[Start of Attachment]

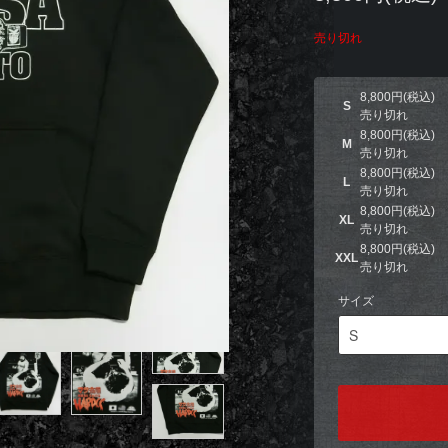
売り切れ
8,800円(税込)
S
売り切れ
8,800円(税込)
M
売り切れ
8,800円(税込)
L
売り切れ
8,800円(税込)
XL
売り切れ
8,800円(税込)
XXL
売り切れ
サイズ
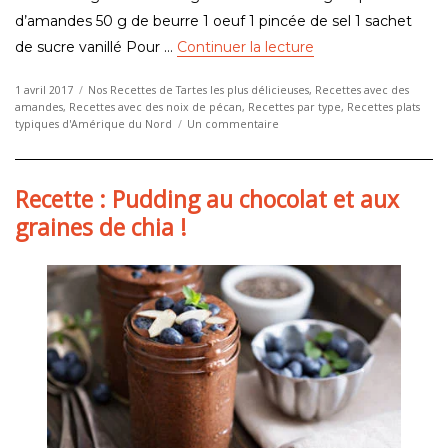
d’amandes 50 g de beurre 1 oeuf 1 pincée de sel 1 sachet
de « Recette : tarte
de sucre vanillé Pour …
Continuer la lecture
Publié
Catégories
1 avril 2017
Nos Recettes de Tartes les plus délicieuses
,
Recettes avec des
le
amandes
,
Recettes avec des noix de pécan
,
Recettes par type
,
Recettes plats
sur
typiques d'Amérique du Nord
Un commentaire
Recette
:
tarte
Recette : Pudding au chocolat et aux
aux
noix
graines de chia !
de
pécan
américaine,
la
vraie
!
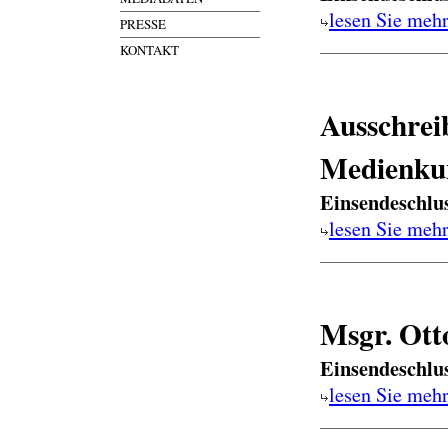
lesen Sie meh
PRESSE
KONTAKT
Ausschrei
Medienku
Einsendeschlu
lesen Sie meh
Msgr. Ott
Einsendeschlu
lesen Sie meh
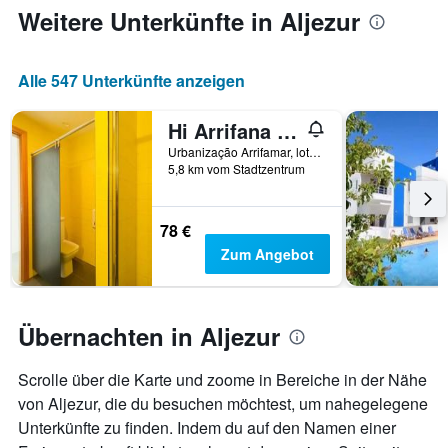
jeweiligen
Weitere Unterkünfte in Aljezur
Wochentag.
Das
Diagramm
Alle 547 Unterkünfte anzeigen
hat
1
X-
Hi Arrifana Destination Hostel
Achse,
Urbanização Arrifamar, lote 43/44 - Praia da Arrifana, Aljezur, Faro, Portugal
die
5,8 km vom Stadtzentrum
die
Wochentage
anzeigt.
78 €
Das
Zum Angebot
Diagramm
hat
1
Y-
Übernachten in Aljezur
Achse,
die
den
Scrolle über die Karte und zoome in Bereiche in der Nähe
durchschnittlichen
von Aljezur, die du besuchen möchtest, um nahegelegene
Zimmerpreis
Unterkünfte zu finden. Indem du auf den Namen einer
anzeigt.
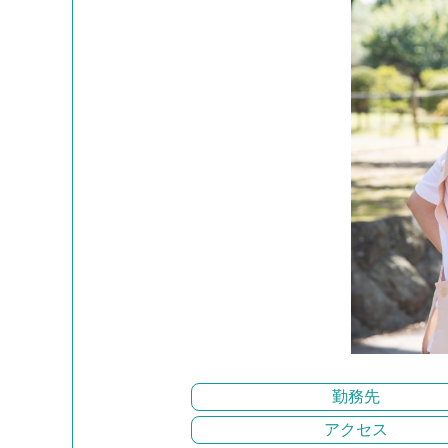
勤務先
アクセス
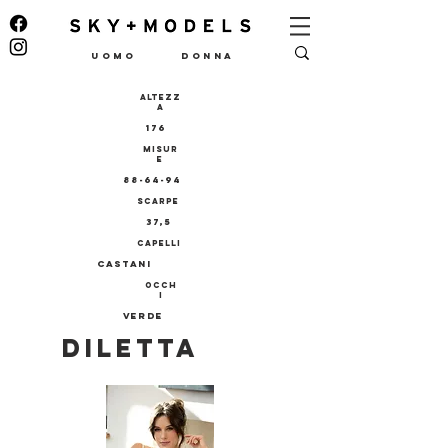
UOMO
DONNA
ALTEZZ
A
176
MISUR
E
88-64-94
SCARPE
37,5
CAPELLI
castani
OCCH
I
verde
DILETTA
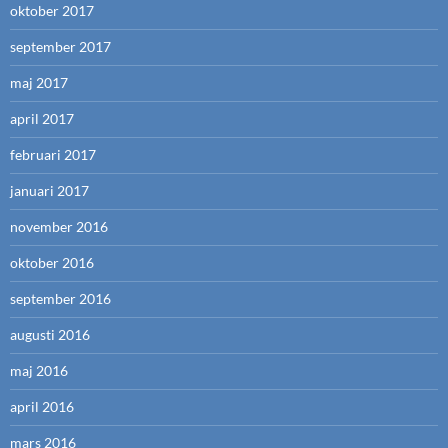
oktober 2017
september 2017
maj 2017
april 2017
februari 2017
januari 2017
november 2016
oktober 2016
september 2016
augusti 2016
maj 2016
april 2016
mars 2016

[End of Attachment]

REQUIRED ACTION:
All entries above are to be reproduced exactly, with no pictures.

ANSWER SECTION:
売り切れ
8,800円(税込)
S
売り切れ
8,800円(税込)
M
売り切れ
8,800円(税込)
L
売り切れ
8,800円(税込)
XL
売り切れ
8,800円(税込)
XXL
売り切れ
サイズ
d’amandes 50 g de beurre 1 oeuf 1 pincée de sel 1 sachet
de « Recette : tarte
de sucre vanillé Pour …
Continuer la lecture
Publié
Catégories
1 avril 2017
Nos Recettes de Tartes les plus délicieuses
,
Recettes avec des
le
amandes
,
Recettes avec des noix de pécan
,
Recettes par type
,
Recettes plats
sur
typiques d'Amérique du Nord
Un commentaire
Recette
:
tarte
Recette : Pudding au chocolat et aux
aux
noix
graines de chia !
de
pécan
américaine,
la
vraie
!
lesen Sie meh
PRESSE
KONTAKT
Ausschrei
Medienku
Einsendeschlu
lesen Sie meh
Msgr. Ott
Einsendeschlu
lesen Sie meh
jeweiligen
Weitere Unterkünfte in Aljezur
Wochentag.
Das
Diagramm
Alle 547 Unterkünfte anzeigen
hat
1
X-
Hi Arrifana Destination Hostel
Achse,
Urbanização Arrifamar, lote 43/44 - Praia da Arrifana, Aljezur, Faro, Portugal
die
5,8 km vom Stadtzentrum
die
Wochentage
anzeigt.
78 €
Das
Zum Angebot
Diagramm
hat
1
Y-
Übernachten in Aljezur
Achse,
die
den
Scrolle über die Karte und zoome in Bereiche in der Nähe
durchschnittlichen
von Aljezur, die du besuchen möchtest, um nahegelegene
Zimmerpreis
Unterkünfte zu finden. Indem du auf den Namen einer
anzeigt.
勤務先
アクセス
UOMO
DONNA
ALTEZZ
A
176
MISUR
E
88-64-94
SCARPE
37,5
CAPELLI
castani
OCCH
I
verde
DILETTA
oktober 2017
september 2017
maj 2017
april 2017
februari 2017
januari 2017
november 2016
oktober 2016
september 2016
augusti 2016
maj 2016
april 2016
mars 2016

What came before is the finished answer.